Now, many people knew this knew this news was coming, including their fierce rivals in the space, Google and Amazon. Each with their own platforms, Home and Echo, respectively. Amazon was able to be first to market, which has its advantages, and disadvantages. The Echo has been on the market for over a year now and has seen consistent growth, seen through the gradual eating up of the wi-fi connected speaker market previously dominated by Bose and Sonos  (actual sales figures are not public). This has allowed them to garner the attention of the early adopters in the IoT world. However, the majority of consumers still associate Amazon with being an Ecommerce platform. What will happen when the two major US tech companies come out with their own home-unifying platform?

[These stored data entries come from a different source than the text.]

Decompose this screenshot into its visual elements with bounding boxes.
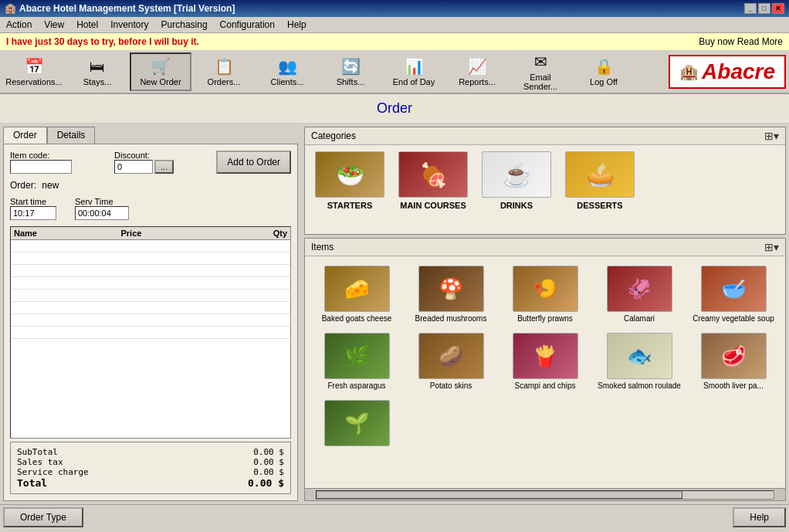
starters-image: 🥗: [315, 151, 384, 198]
item-code-input[interactable]: [10, 160, 72, 174]
order-type-button[interactable]: Order Type: [3, 507, 83, 527]
email-sender-icon: ✉: [534, 53, 547, 71]
reports-button[interactable]: 📈 Reports...: [446, 53, 508, 91]
new-order-icon: 🛒: [151, 57, 171, 76]
reports-icon: 📈: [468, 57, 487, 76]
categories-view-icon[interactable]: ⊞▾: [764, 130, 779, 142]
menu-configuration[interactable]: Configuration: [217, 19, 278, 31]
minimize-button[interactable]: _: [744, 3, 757, 14]
item-scampi-and-chips[interactable]: 🍟 Scampi and chips: [499, 330, 591, 394]
potato-skins-image: 🥔: [418, 333, 484, 379]
buy-now-link[interactable]: Buy now: [699, 36, 734, 47]
item-smoked-salmon-roulade[interactable]: 🐟 Smoked salmon roulade: [594, 330, 685, 394]
end-of-day-button[interactable]: 📊 End of Day: [383, 53, 445, 91]
scampi-and-chips-label: Scampi and chips: [515, 381, 576, 391]
items-header: Items ⊞▾: [305, 239, 785, 256]
category-starters[interactable]: 🥗 STARTERS: [311, 151, 388, 210]
category-main-courses[interactable]: 🍖 MAIN COURSES: [394, 151, 472, 210]
reports-label: Reports...: [459, 77, 496, 86]
desserts-image: 🥧: [565, 151, 635, 198]
new-order-button[interactable]: 🛒 New Order: [130, 53, 191, 91]
menu-inventory[interactable]: Inventory: [107, 19, 151, 31]
order-info: Start time Serv Time: [10, 197, 291, 220]
tab-order[interactable]: Order: [3, 127, 47, 144]
discount-input[interactable]: [114, 160, 153, 174]
discount-group: Discount: ...: [114, 151, 174, 174]
item-code-group: Item code:: [10, 151, 72, 174]
right-panel: Categories ⊞▾ 🥗 STARTERS 🍖 MAIN COURSES: [301, 124, 789, 504]
toolbar: 📅 Reservations... 🛏 Stays... 🛒 New Order…: [0, 51, 789, 94]
sales-tax-value: 0.00 $: [253, 457, 284, 467]
log-off-label: Log Off: [590, 77, 618, 86]
stays-icon: 🛏: [90, 58, 105, 76]
subtotal-row: SubTotal 0.00 $: [17, 447, 284, 457]
table-row: [11, 302, 290, 314]
help-button[interactable]: Help: [733, 507, 786, 527]
item-fresh-asparagus[interactable]: 🌿 Fresh asparagus: [311, 330, 402, 394]
category-drinks[interactable]: ☕ DRINKS: [478, 151, 555, 210]
start-time-input[interactable]: [10, 206, 56, 220]
clients-button[interactable]: 👥 Clients...: [256, 53, 318, 91]
table-row: [11, 277, 290, 290]
maximize-button[interactable]: □: [758, 3, 770, 14]
order-table: Name Price Qty: [10, 226, 291, 439]
item-smooth-liver-pate[interactable]: 🥩 Smooth liver pa...: [688, 330, 779, 394]
table-row: [11, 240, 290, 252]
read-more-link[interactable]: Read More: [737, 36, 783, 47]
page-title: Order: [377, 100, 412, 116]
total-label: Total: [17, 477, 47, 489]
smooth-liver-pate-image: 🥩: [701, 333, 767, 379]
tab-details[interactable]: Details: [47, 127, 96, 144]
stays-button[interactable]: 🛏 Stays...: [66, 53, 128, 91]
items-grid-container[interactable]: 🧀 Baked goats cheese 🍄 Breaded mushrooms…: [305, 256, 785, 488]
menu-view[interactable]: View: [41, 19, 67, 31]
item-creamy-vegetable-soup[interactable]: 🥣 Creamy vegetable soup: [688, 263, 779, 327]
item-butterfly-prawns[interactable]: 🍤 Butterfly prawns: [499, 263, 591, 327]
items-scrollbar[interactable]: [305, 488, 785, 500]
menu-hotel[interactable]: Hotel: [73, 19, 101, 31]
table-row: [11, 265, 290, 277]
main-courses-label: MAIN COURSES: [400, 201, 466, 210]
ad-bar: I have just 30 days to try, before I wil…: [0, 33, 789, 51]
baked-goats-cheese-image: 🧀: [324, 266, 390, 312]
menu-bar: Action View Hotel Inventory Purchasing C…: [0, 17, 789, 33]
close-button[interactable]: ✕: [772, 3, 784, 14]
subtotal-value: 0.00 $: [253, 447, 284, 457]
item-extra-1[interactable]: 🌱: [311, 397, 402, 452]
service-charge-row: Service charge 0.00 $: [17, 467, 284, 477]
starters-label: STARTERS: [327, 201, 372, 210]
smoked-salmon-roulade-label: Smoked salmon roulade: [598, 381, 681, 391]
orders-button[interactable]: 📋 Orders...: [193, 53, 255, 91]
order-value: new: [42, 180, 59, 191]
col-price: Price: [118, 227, 216, 240]
order-items-table: Name Price Qty: [11, 227, 290, 339]
serv-time-input[interactable]: [75, 206, 129, 220]
reservations-button[interactable]: 📅 Reservations...: [3, 53, 65, 91]
item-potato-skins[interactable]: 🥔 Potato skins: [405, 330, 496, 394]
page-title-bar: Order: [0, 94, 789, 124]
log-off-button[interactable]: 🔒 Log Off: [573, 53, 635, 91]
menu-action[interactable]: Action: [3, 19, 35, 31]
col-name: Name: [11, 227, 118, 240]
categories-title: Categories: [311, 130, 356, 141]
desserts-label: DESSERTS: [577, 201, 622, 210]
log-off-icon: 🔒: [594, 57, 614, 76]
butterfly-prawns-label: Butterfly prawns: [517, 314, 573, 324]
logo-icon: 🏨: [679, 63, 699, 81]
browse-button[interactable]: ...: [154, 160, 174, 174]
service-charge-value: 0.00 $: [253, 467, 284, 477]
email-sender-button[interactable]: ✉ Email Sender...: [510, 53, 571, 91]
shifts-button[interactable]: 🔄 Shifts...: [320, 53, 381, 91]
end-of-day-label: End of Day: [393, 77, 435, 86]
order-tabs: Order Details: [3, 127, 298, 144]
menu-purchasing[interactable]: Purchasing: [158, 19, 211, 31]
category-desserts[interactable]: 🥧 DESSERTS: [561, 151, 638, 210]
menu-help[interactable]: Help: [284, 19, 310, 31]
add-to-order-button[interactable]: Add to Order: [216, 151, 291, 174]
order-form: Item code: Order: new Discount:: [3, 144, 298, 501]
items-view-icon[interactable]: ⊞▾: [764, 241, 779, 253]
item-breaded-mushrooms[interactable]: 🍄 Breaded mushrooms: [405, 263, 496, 327]
item-baked-goats-cheese[interactable]: 🧀 Baked goats cheese: [311, 263, 402, 327]
item-calamari[interactable]: 🦑 Calamari: [594, 263, 685, 327]
breaded-mushrooms-label: Breaded mushrooms: [415, 314, 487, 324]
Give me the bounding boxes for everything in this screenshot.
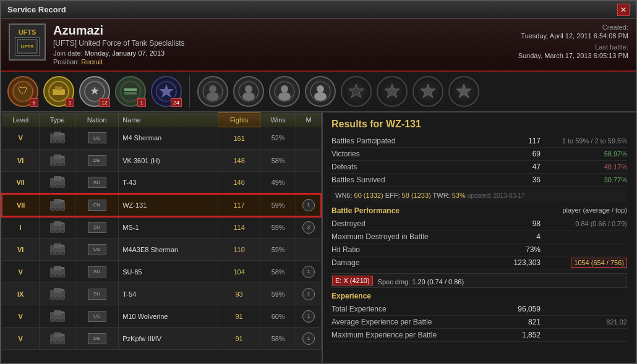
table-row[interactable]: V SU SU-85 104 58% 1 [2,261,321,283]
svg-point-82 [55,318,60,322]
svg-point-89 [60,341,65,344]
row-nation: SU [75,216,119,239]
svg-point-76 [55,296,60,300]
svg-rect-10 [124,88,137,91]
svg-point-69 [50,274,55,277]
damage-highlight: 1054 (654 / 756) [571,258,627,268]
svg-point-35 [60,140,65,143]
svg-rect-86 [60,334,64,336]
row-name: T-43 [119,172,218,194]
row-fights: 91 [218,328,260,350]
medal-portrait-2 [233,76,264,107]
medal-star-3 [377,76,408,107]
exp-section: Experience Total Experience 96,059 Avera… [331,292,627,342]
row-fights: 146 [218,172,260,194]
close-button[interactable]: ✕ [617,4,630,16]
row-level: VII [2,172,40,194]
table-row[interactable]: V US M10 Wolverine 91 60% 1 [2,305,321,328]
medal-count-5: 24 [171,98,182,107]
clan-tag: [UFTS] [53,39,77,48]
table-row[interactable]: VII SU T-43 146 49% [2,172,321,194]
svg-point-41 [60,163,65,166]
row-type [40,239,75,261]
service-record-window: Service Record ✕ UFTS UFTS Azumazi [UFTS… [0,0,637,364]
svg-point-19 [242,92,255,101]
svg-point-51 [50,207,55,211]
svg-point-63 [50,252,55,255]
row-nation: CN [75,194,119,216]
svg-point-33 [50,140,55,143]
svg-point-88 [55,341,60,344]
svg-rect-80 [60,311,64,313]
row-name: T-54 [119,283,218,305]
table-row[interactable]: VI US M4A3E8 Sherman 110 59% [2,239,321,261]
table-row[interactable]: V DE PzKpfw III/IV 91 58% 1 [2,328,321,350]
svg-rect-62 [60,245,64,247]
row-fights: 117 [218,194,260,216]
svg-point-77 [60,296,65,300]
svg-point-25 [314,92,327,101]
row-nation: DE [75,150,119,172]
row-level: I [2,216,40,239]
medal-count-1: 6 [30,98,38,107]
svg-rect-50 [60,200,64,202]
row-m: 1 [296,328,321,350]
row-type [40,261,75,283]
title-bar: Service Record ✕ [1,1,636,19]
table-row[interactable]: I SU MS-1 114 59% 2 [2,216,321,239]
svg-point-39 [50,163,55,166]
clan-badge: UFTS UFTS [9,23,46,61]
medal-star-2 [341,76,372,107]
row-wins: 59% [260,239,296,261]
svg-point-46 [55,184,60,188]
svg-rect-44 [60,177,64,179]
row-wins: 59% [260,283,296,305]
header-dates: Created: Tuesday, April 12, 2011 6:54:08… [518,23,628,61]
stat-max-destroyed: Maximum Destroyed in Battle 4 [331,231,627,243]
created-label: Created: [518,23,628,31]
stat-victories: Victories 69 58.97% [331,148,627,161]
row-nation: SU [75,283,119,305]
medal-4: 1 [115,76,146,107]
svg-marker-28 [421,84,435,98]
svg-point-83 [60,318,65,322]
player-name: Azumazi [53,23,518,38]
row-type [40,216,75,239]
row-level: V [2,127,40,150]
medal-count-2: 1 [66,98,74,107]
svg-point-81 [50,318,55,322]
table-row[interactable]: V US M4 Sherman 161 52% [2,127,321,150]
svg-text:UFTS: UFTS [21,44,35,49]
last-battle-label: Last battle: [518,43,628,51]
stat-survived: Battles Survived 36 30.77% [331,174,627,187]
table-row[interactable]: IX SU T-54 93 59% 1 [2,283,321,305]
svg-rect-38 [60,156,64,158]
row-m [296,239,321,261]
stat-defeats: Defeats 47 40.17% [331,161,627,174]
row-fights: 161 [218,127,260,150]
svg-point-18 [245,85,252,93]
medal-5: 24 [151,76,182,107]
medal-count-3: 12 [99,98,110,107]
position-line: Position: Recruit [53,58,518,66]
row-level: VII [2,194,40,216]
svg-point-34 [55,140,60,143]
col-fights[interactable]: Fights [218,113,260,127]
player-header: UFTS UFTS Azumazi [UFTS] United Force of… [1,19,636,72]
main-content: Level Type Nation Name Fights Wins M V [1,112,636,364]
row-fights: 93 [218,283,260,305]
tank-list-panel: Level Type Nation Name Fights Wins M V [1,112,323,364]
window-title: Service Record [7,5,617,14]
table-row[interactable]: VII CN WZ-131 117 59% 1 [2,194,321,216]
clan-full-name: United Force of Tank Specialists [79,39,184,48]
svg-point-71 [60,274,65,277]
col-name: Name [119,113,218,127]
row-m [296,127,321,150]
table-row[interactable]: VI DE VK 3601 (H) 148 58% [2,150,321,172]
row-type [40,305,75,328]
medal-portrait-4 [305,76,336,107]
results-panel: Results for WZ-131 Battles Participated … [323,112,636,364]
row-nation: SU [75,172,119,194]
medal-divider [189,75,190,108]
row-wins: 49% [260,172,296,194]
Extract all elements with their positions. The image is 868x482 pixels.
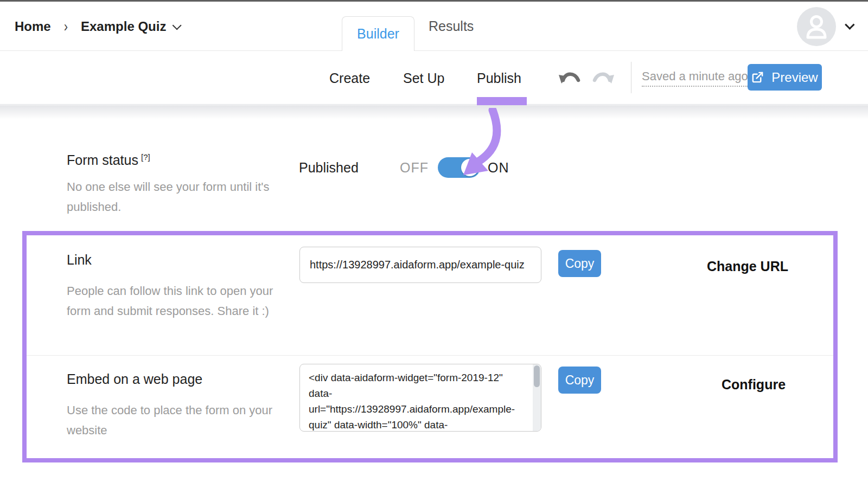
toolbar-tab-create-label: Create: [329, 70, 370, 86]
saved-status: Saved a minute ago: [642, 52, 748, 105]
published-label: Published: [299, 160, 400, 176]
header-account-area: [797, 2, 852, 51]
saved-status-label[interactable]: Saved a minute ago: [642, 69, 748, 87]
external-link-icon: [751, 71, 764, 83]
toggle-on-label: ON: [488, 160, 509, 176]
tab-builder[interactable]: Builder: [342, 16, 414, 51]
form-status-description: No one else will see your form until it'…: [67, 177, 300, 217]
published-toggle-row: Published OFF ON: [299, 157, 509, 178]
breadcrumb-current[interactable]: Example Quiz: [81, 19, 179, 34]
breadcrumb: Home › Example Quiz: [15, 2, 179, 51]
redo-button[interactable]: [591, 67, 615, 91]
publish-tab-highlight: [477, 97, 527, 105]
change-url-button[interactable]: Change URL: [707, 259, 788, 274]
toolbar-tab-setup[interactable]: Set Up: [403, 52, 444, 105]
toggle-off-label: OFF: [400, 160, 429, 176]
toolbar-tab-publish-label: Publish: [477, 70, 521, 86]
user-icon: [805, 14, 828, 40]
form-status-section: Form status[?] No one else will see your…: [67, 152, 300, 217]
account-chevron-down-icon[interactable]: [845, 20, 854, 29]
toolbar-divider: [631, 62, 631, 93]
tab-builder-label: Builder: [357, 26, 399, 42]
undo-button[interactable]: [558, 67, 582, 91]
toolbar-tab-create[interactable]: Create: [329, 52, 370, 105]
avatar[interactable]: [797, 7, 836, 46]
link-section-description: People can follow this link to open your…: [67, 281, 284, 321]
share-highlight-box: Link People can follow this link to open…: [22, 231, 838, 462]
copy-embed-button[interactable]: Copy: [558, 367, 601, 394]
breadcrumb-home[interactable]: Home: [15, 19, 51, 34]
chevron-down-icon: [173, 21, 182, 30]
embed-section-description: Use the code to place the form on your w…: [67, 400, 284, 440]
form-url-input[interactable]: [299, 247, 541, 283]
form-status-title-label: Form status: [67, 152, 138, 168]
redo-icon: [591, 67, 615, 89]
link-section-title: Link: [67, 252, 92, 268]
configure-button[interactable]: Configure: [722, 377, 786, 393]
scrollbar-thumb[interactable]: [534, 365, 540, 387]
preview-button-label: Preview: [771, 70, 818, 85]
form-status-title: Form status[?]: [67, 152, 300, 168]
builder-toolbar: Create Set Up Publish Saved a minute ago…: [0, 52, 868, 105]
copy-link-button[interactable]: Copy: [558, 250, 601, 277]
toggle-knob: [461, 159, 478, 176]
help-icon[interactable]: [?]: [141, 152, 150, 162]
tab-results[interactable]: Results: [429, 2, 474, 51]
embed-code-textarea[interactable]: <div data-aidaform-widget="form-2019-12"…: [299, 364, 541, 432]
toolbar-tab-setup-label: Set Up: [403, 70, 444, 86]
embed-code-container: <div data-aidaform-widget="form-2019-12"…: [299, 364, 541, 432]
header-bar: Home › Example Quiz Builder Results: [0, 2, 868, 51]
published-toggle[interactable]: [438, 157, 480, 178]
undo-icon: [558, 67, 582, 89]
embed-section-title: Embed on a web page: [67, 371, 202, 387]
section-divider: [27, 355, 833, 356]
breadcrumb-current-label: Example Quiz: [81, 19, 166, 34]
breadcrumb-separator-icon: ›: [64, 17, 68, 35]
tab-results-label: Results: [429, 18, 474, 34]
preview-button[interactable]: Preview: [748, 64, 822, 91]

Google’s soft launch date of their device is November, around the same time that iOS 10 will be released. Keep an eye out in the Fall, as more and more devices go to market, the connected home space will become a crowded market. There is the need of a unifying force. With so many connected devices being offered, each with their own applications, a central platform has to be created. Without this platform the IoT will not be fully adopted in the home, as more and more devices are connected, confusion will rise and eventually lead to a decrease in sales for connected products. The competition between Google, Apple, and Amazon in this space will drive the best possible consumer experience and allow for flexibility in developer platforms.

The true question is, will one of these platforms come out on top? Or will we have a situation like the video game vertical, where Microsoft and Sony split market share 50/50. The idea of platform exclusivity is very much a reality (see: Google’s Purchase of Nest Labs for over $3 Billion) so will we see people purchasing more than one home-unifying device for access to certain product? And how will that affect voice commands, the devices consumer value proposition?